*Directions*.
A word-for-word copy of the data, with no images, is the required answer.

Saved data entries:
'''
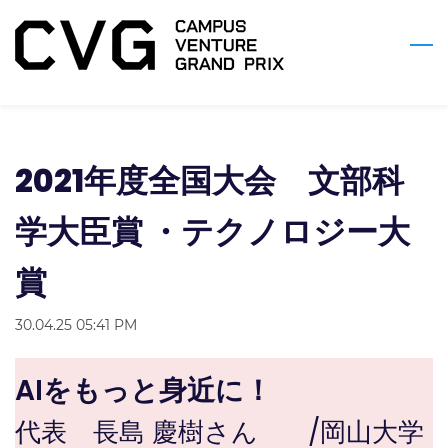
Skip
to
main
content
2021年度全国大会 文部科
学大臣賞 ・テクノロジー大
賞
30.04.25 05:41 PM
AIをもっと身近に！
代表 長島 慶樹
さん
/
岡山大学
'''
*Task output*.
Skip
to
main
content
2021年度全国大会 文部科
学大臣賞 ・テクノロジー大
賞
30.04.25 05:41 PM
AIをもっと身近に！
代表 長島 慶樹
さん
/
岡山大学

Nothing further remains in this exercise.